Excerpted data Start Marker

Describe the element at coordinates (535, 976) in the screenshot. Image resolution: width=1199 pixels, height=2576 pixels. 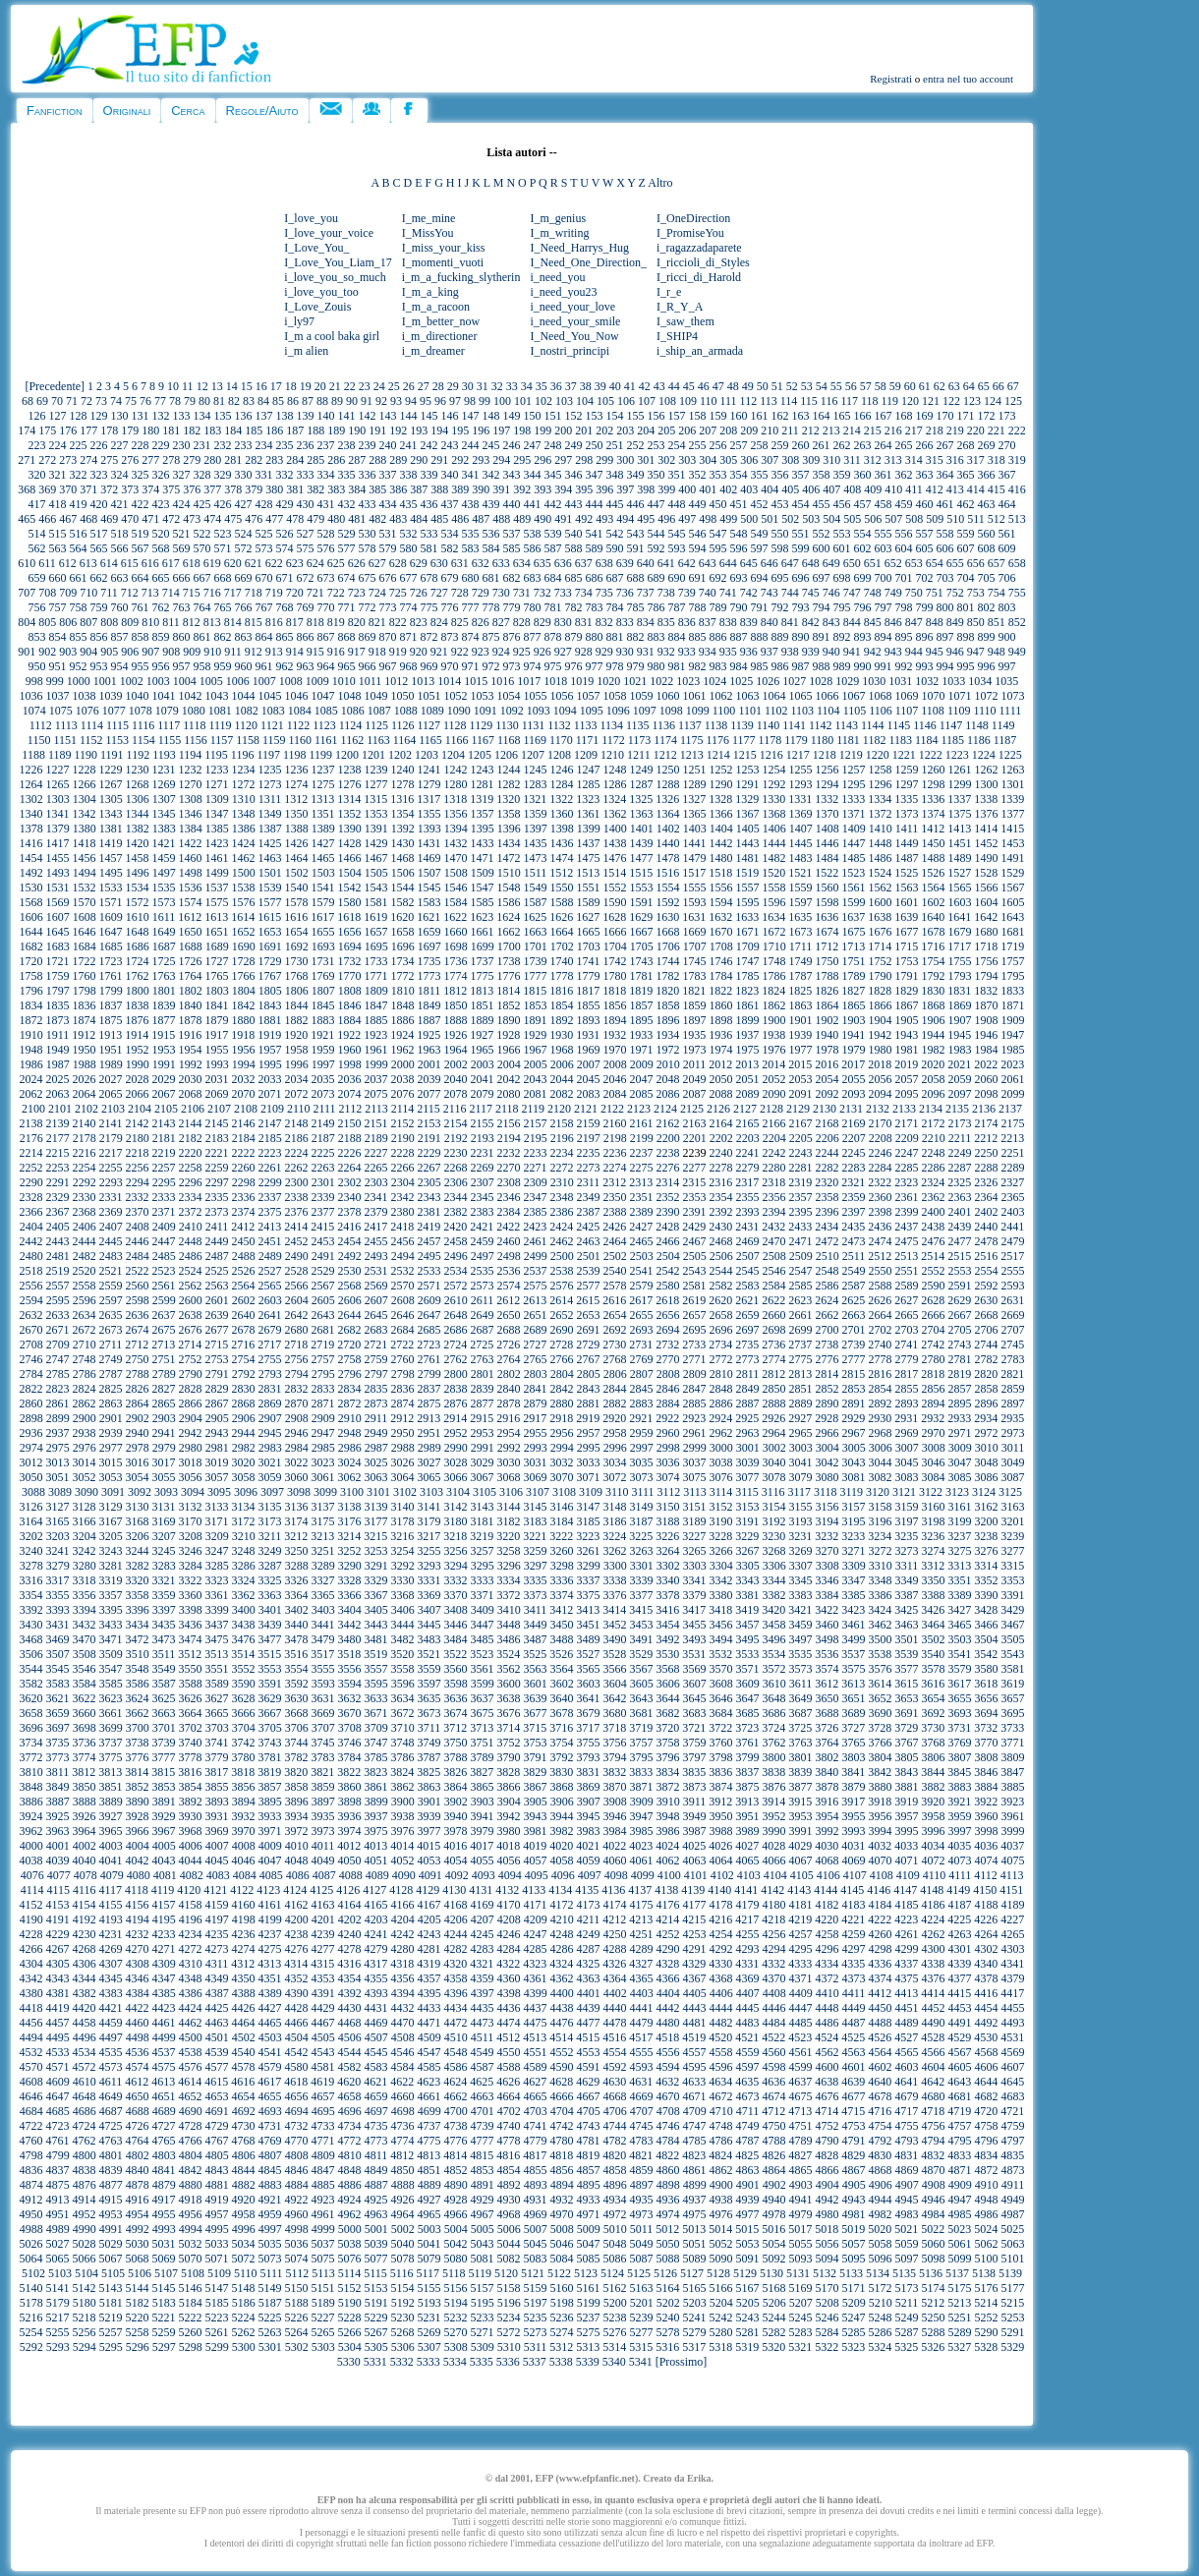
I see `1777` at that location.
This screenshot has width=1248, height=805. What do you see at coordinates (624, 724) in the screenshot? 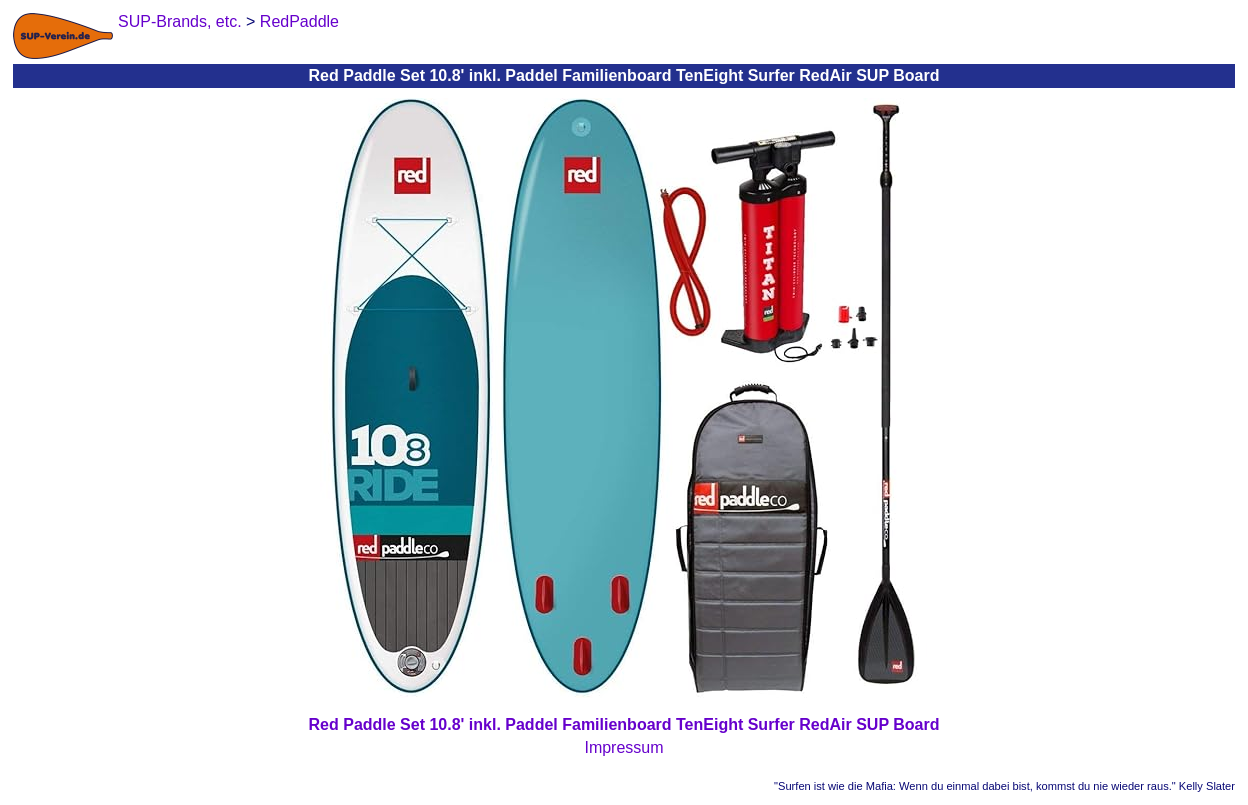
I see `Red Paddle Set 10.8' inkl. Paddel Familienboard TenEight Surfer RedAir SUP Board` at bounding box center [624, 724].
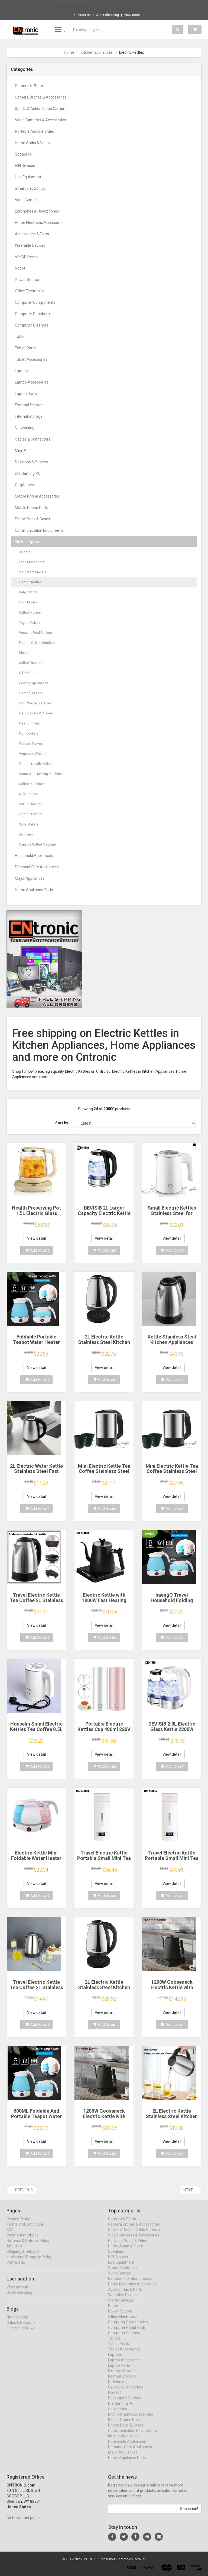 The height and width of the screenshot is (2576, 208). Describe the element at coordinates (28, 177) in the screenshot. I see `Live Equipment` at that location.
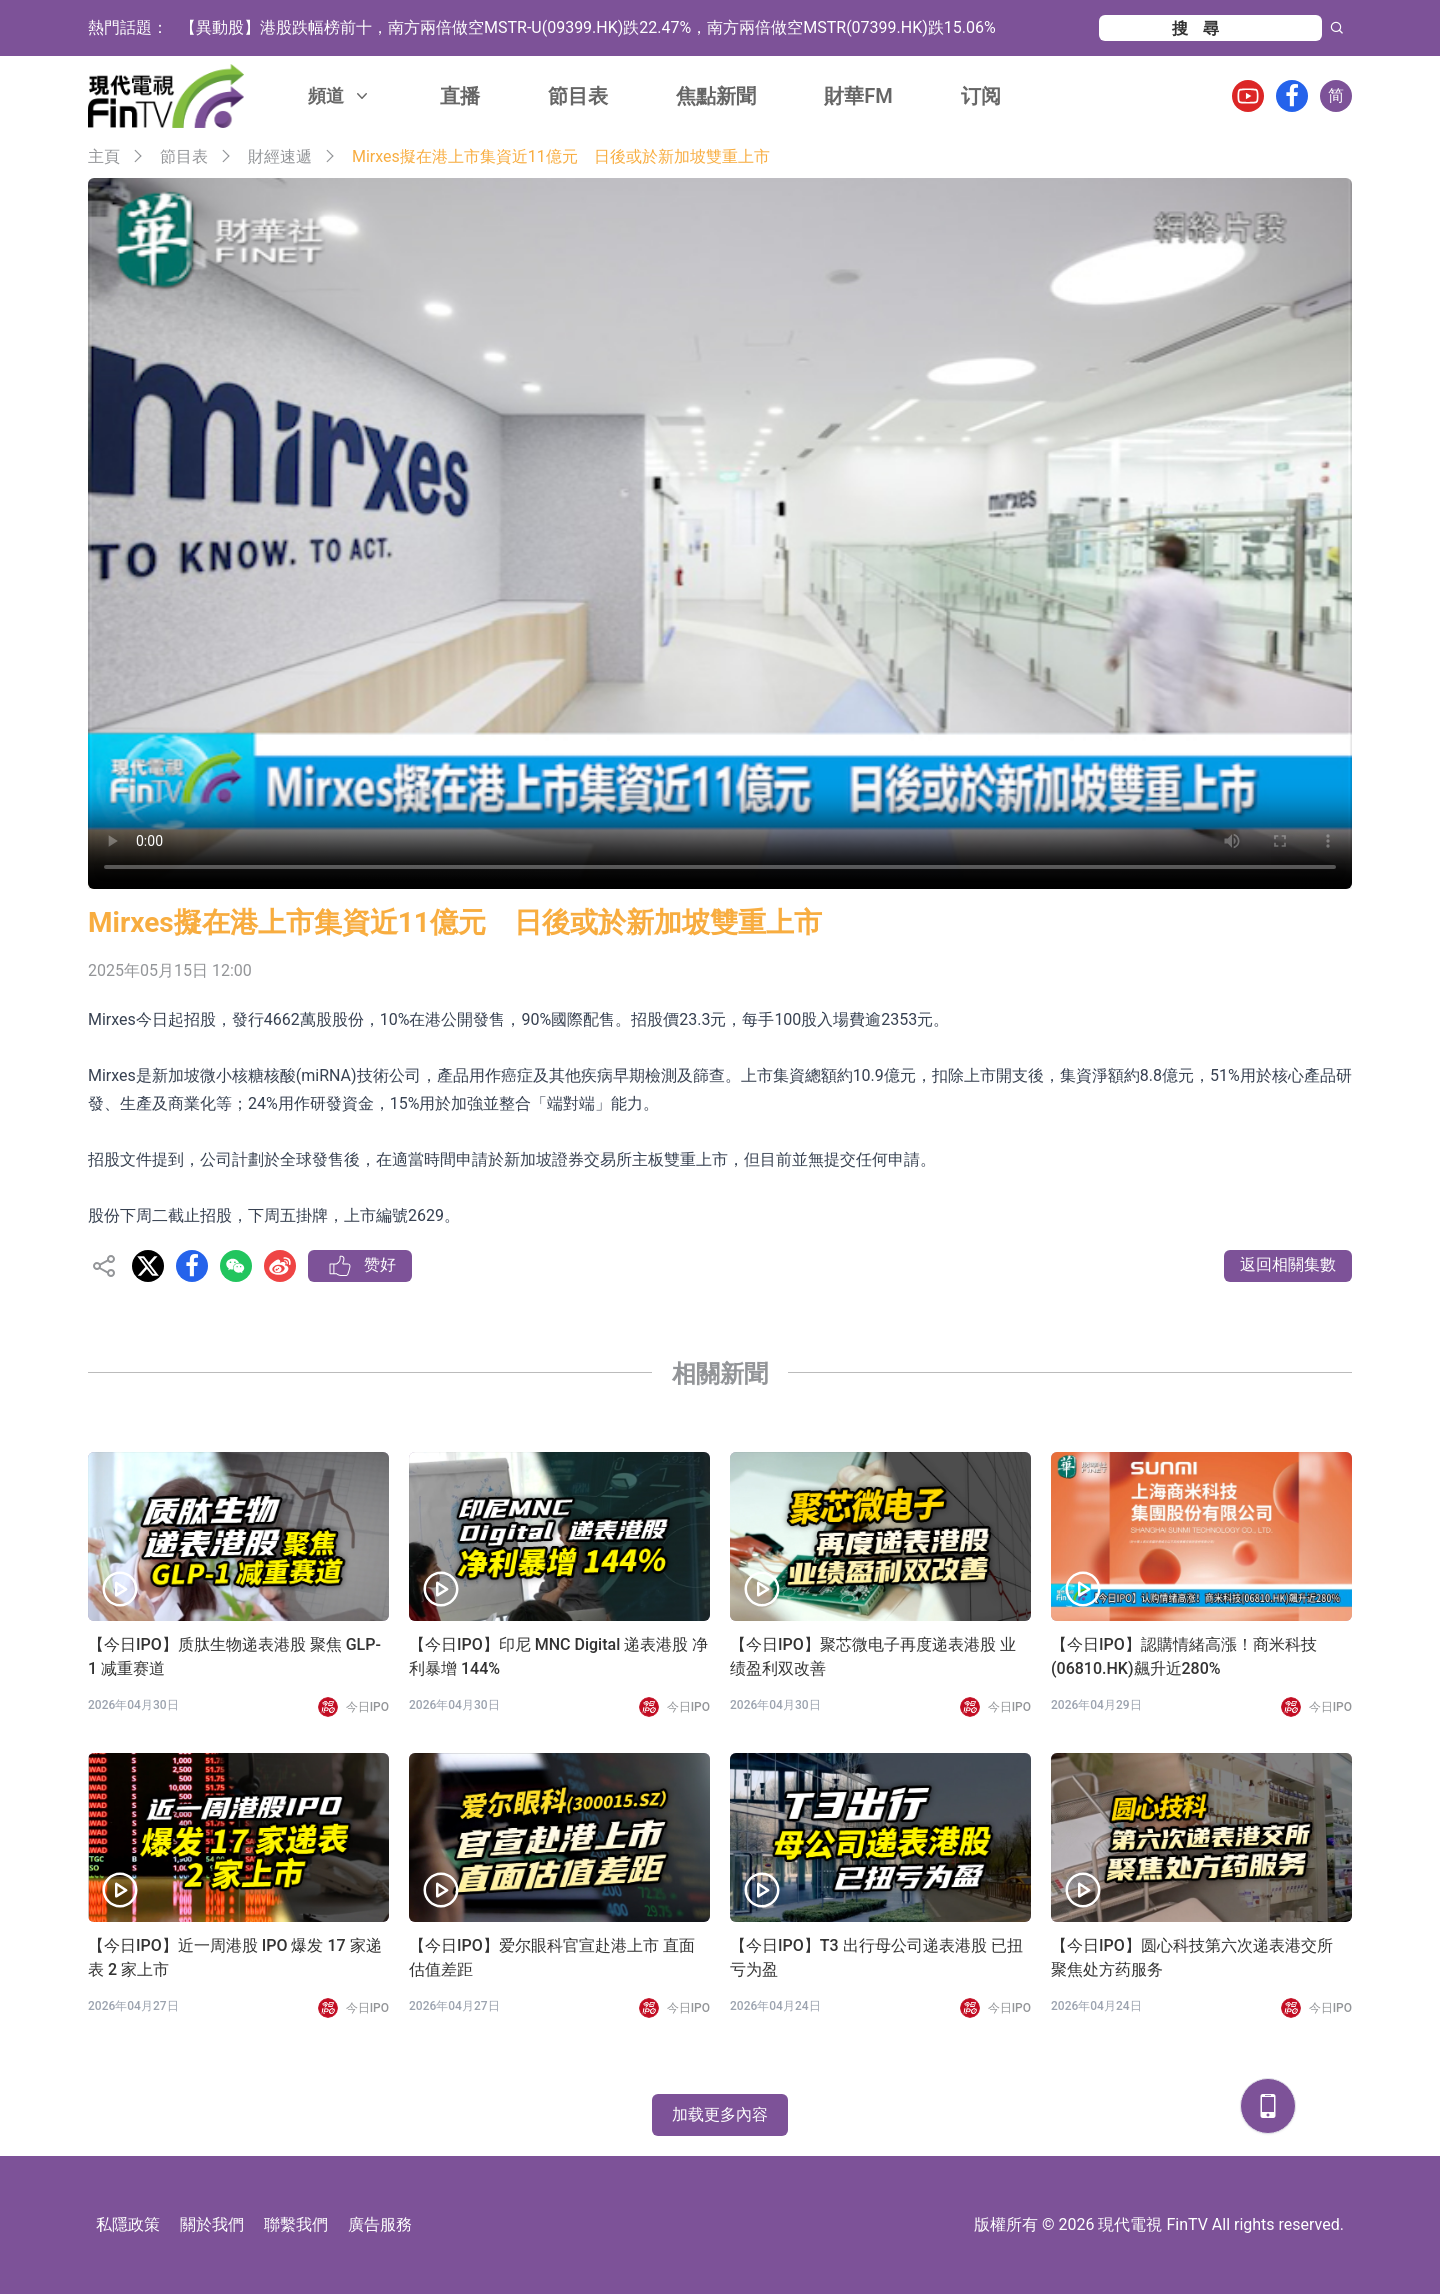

Excerpted data End Marker

§ Exercise requirements
The entries above are to be returned exactly, without their pictures.

§ Problem solution
Describe the element at coordinates (535, 976) in the screenshot. Image resolution: width=1199 pixels, height=2576 pixels. 
I see `1777` at that location.
This screenshot has width=1248, height=805. What do you see at coordinates (624, 724) in the screenshot? 
I see `Red Paddle Set 10.8' inkl. Paddel Familienboard TenEight Surfer RedAir SUP Board` at bounding box center [624, 724].
 The height and width of the screenshot is (2576, 208). Describe the element at coordinates (28, 177) in the screenshot. I see `Live Equipment` at that location.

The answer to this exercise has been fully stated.